According to new research announced by Symantec at the RSA 2013 conference, Stuxnet has been around since at least 2005. During his keynote, Francis DeSouza, president of Product and Services at Symantec, referred to an early version of Stuxnet from 2005 that his team has dubbed Stuxnet 0.5.
This earlier version of Stuxnet is a bit different than the one that disabled nuclear facilities in Iran. “What Stuxnet 1.0 did is, it attacked the high-frequency centrifuge motors and it disabled the plant by accelerating those motors,” DeSouza said.
In contrast, Stuxnet 0.5 went after the valves that control the flow of uranium hexafluoride into the centrifuges. “It turns out you can cause a lot of damage by messing with the high pressure in a centrifuge in a uranium enrichment facility,” DeSouza said.
Despite the large amount of research that has been conducted into Stuxnet since the Iranian attack in 2010, it is still not definitely known who created it.

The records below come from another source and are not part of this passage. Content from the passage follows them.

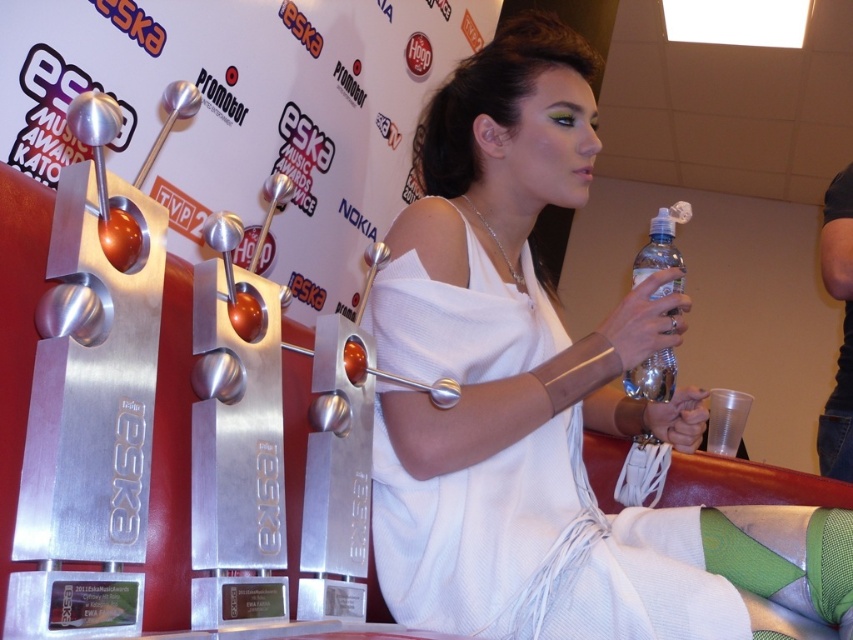 Question: Does white fabric dress at center have a larger size compared to clear plastic bottle at center?

Choices:
 (A) no
 (B) yes

Answer: (B)

Question: Which object is closer to the camera taking this photo?

Choices:
 (A) white fabric dress at center
 (B) clear plastic bottle at center

Answer: (A)

Question: Does white fabric dress at center have a lesser width compared to clear plastic bottle at center?

Choices:
 (A) no
 (B) yes

Answer: (A)

Question: Which of the following is the farthest from the observer?

Choices:
 (A) white fabric dress at center
 (B) clear plastic bottle at center

Answer: (B)

Question: Considering the relative positions of white fabric dress at center and clear plastic bottle at center in the image provided, where is white fabric dress at center located with respect to clear plastic bottle at center?

Choices:
 (A) left
 (B) right

Answer: (A)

The prevailing notion is that the state of Israel, with the support of the U.S, was behind Stuxnet — although neither government has officially confirmed the allegation.
Symantec’s new research points out that attacks against infrastructure are somewhat older than first thought, DeSouza pointed out.
“We are now entering close to the end of the first decade of weaponized malware,” DeSouza said. “As newer variants including Duqu and Flame, the sophistication of these cyber-weapons has continued.”